Stepped absorber engineering in nBp InAs/GaSb type-II superlattice MWIR detector

We conducted a study to optimize the performance of a mid-wave infrared detector featuring a stepped absorption layer within an nBp type-II superlattice (T2SL) structure. Through numerical simulations, we investigated the effect of the number of absorption regions and the conduction band offset (∆Ec) on the device's electrical performance, including the dark current density and quantum efficiency (QE)of nBp mid-wave infrared (MWIR) detectors. Based on semiconductor physics, including the energy band structure, we analyzed and explained the underlying mechanisms of these effects. Ultimately, we summarized a method to enhance QE. This mid-wave infrared detector employs three stepped absorption structures designed to effectively reduce Jdark and improve the optical response.
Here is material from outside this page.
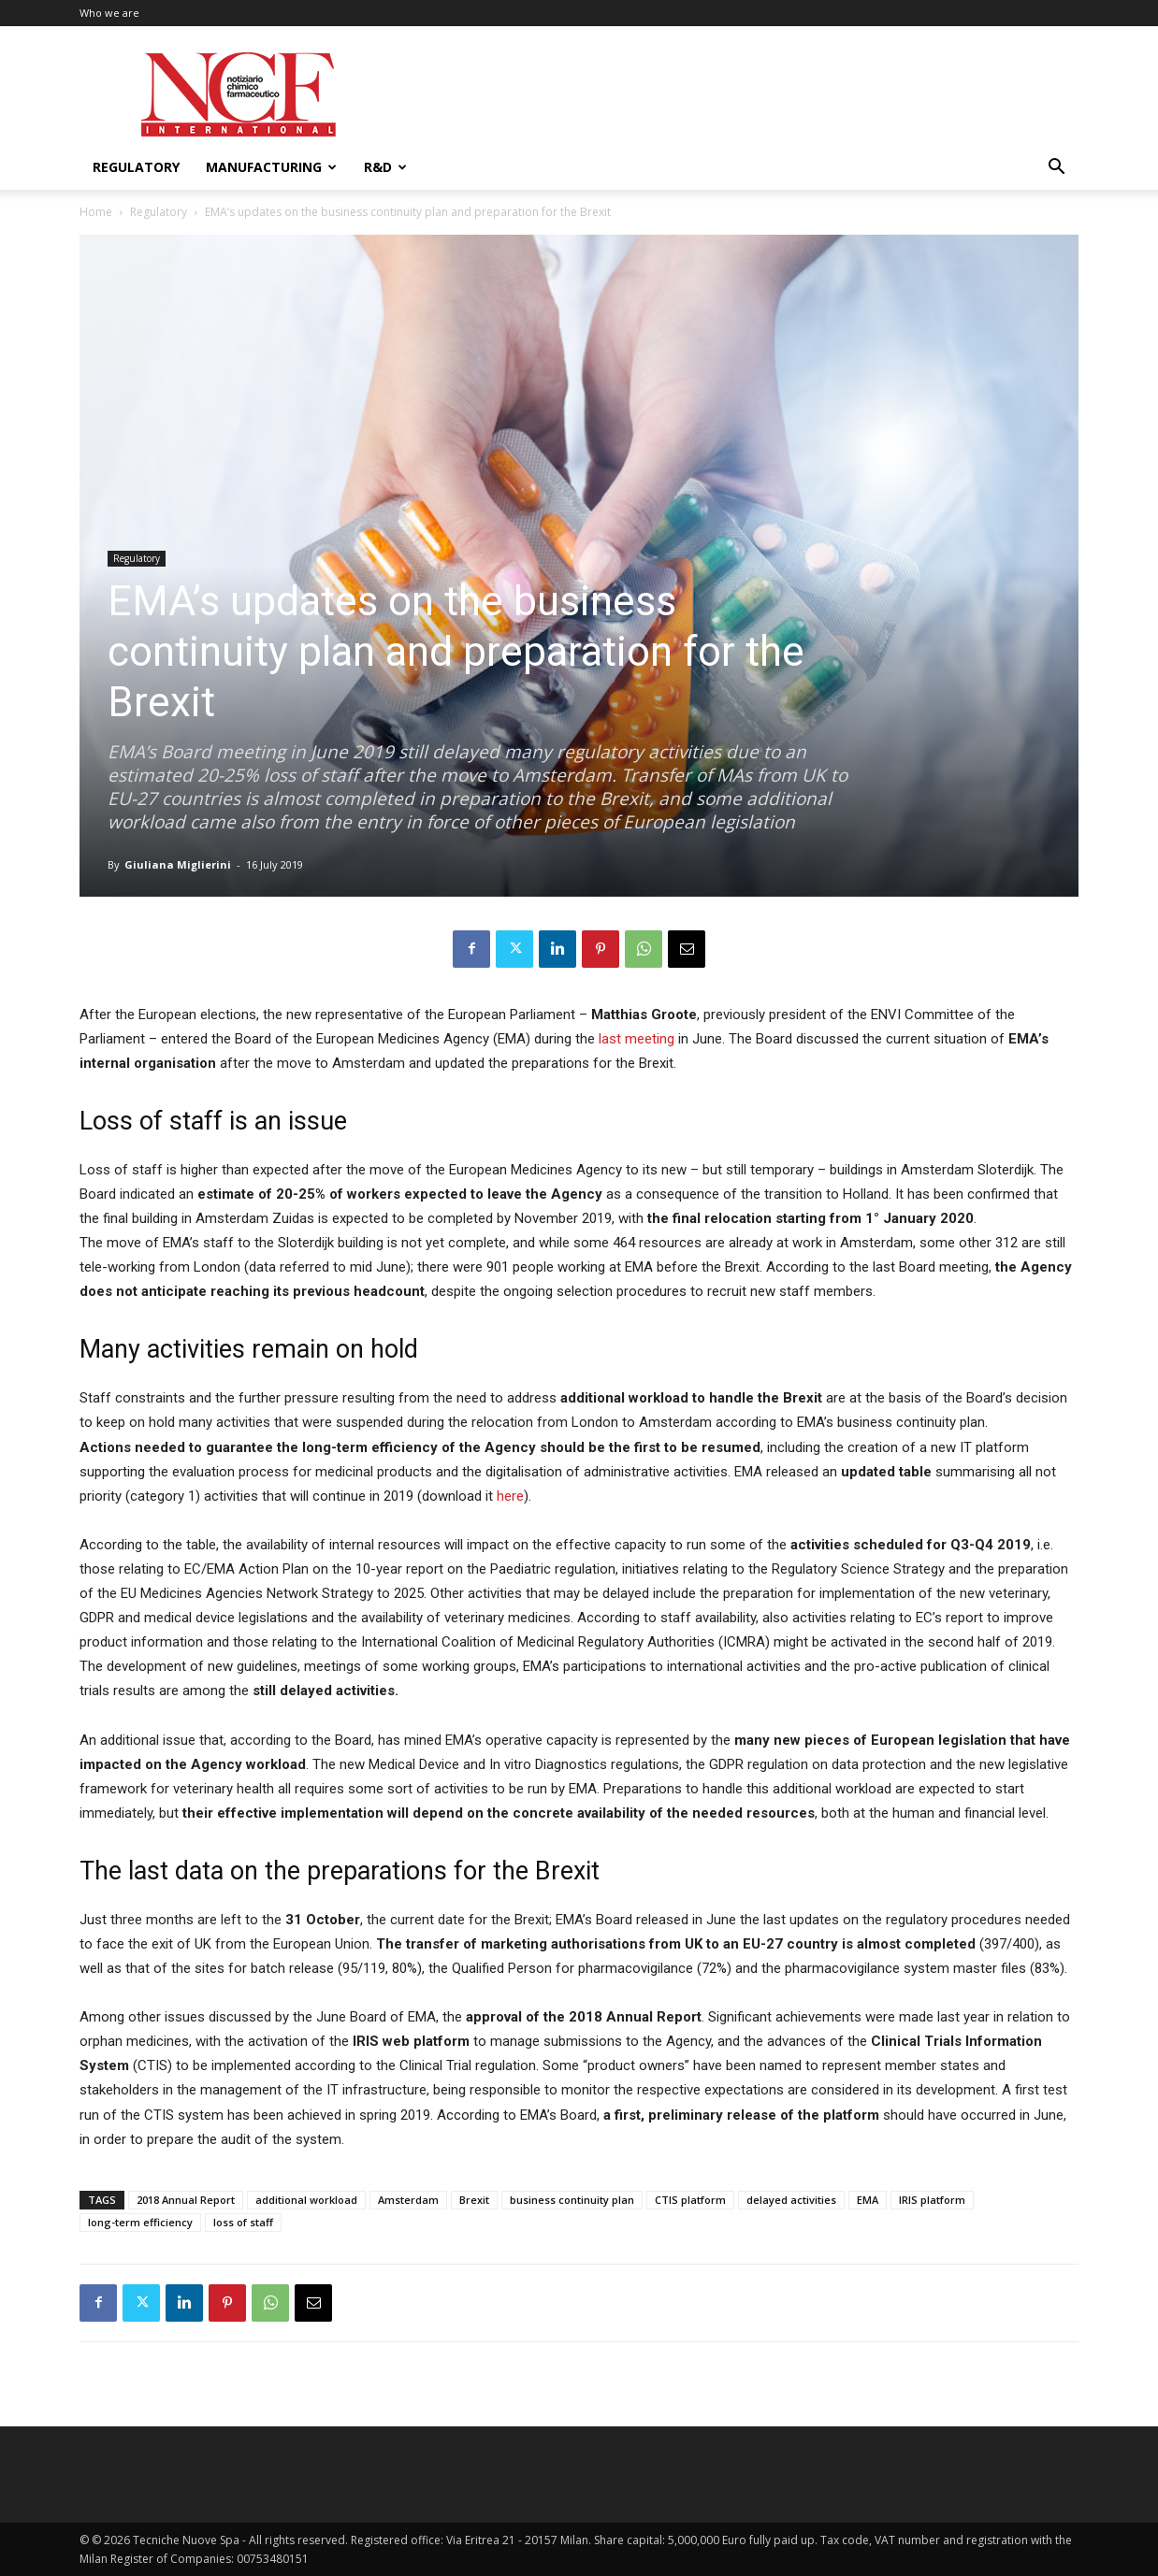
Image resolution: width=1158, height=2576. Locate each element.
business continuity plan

The simulation results show that for our optimized InAs/GaSb stepped absorption layer mid-wave infrared detector, under the conditions of 150 K and -0.2 Vbias voltage (Vbi), Jdark can reach 5.19×10-3 A/cm², representing a reduction in Jdark by approximately 1.3 times. Additionally, at 150 K and Vbi = -0.2 V, when the wavelength is 4 μm, the QE is 54%, which is an increase of about 13% compared to the QE of the uniform absorption region structure(U).